── GIVEN ENTRIES ──

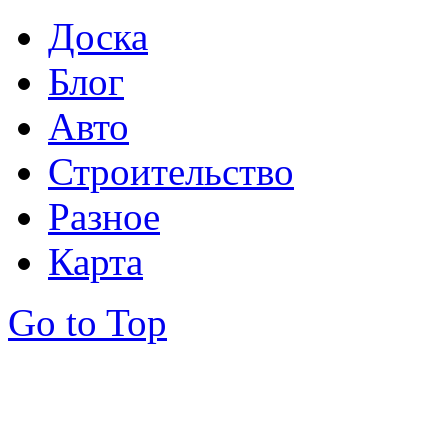
Доска
Блог
Авто
Строительство
Разное
Карта
Go to Top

───

→ REQUIRED WORK
All of the entries above are to be transcribed word for word, with no pictures included.

→ ANSWER BOX
Доска
Блог
Авто
Строительство
Разное
Карта
Go to Top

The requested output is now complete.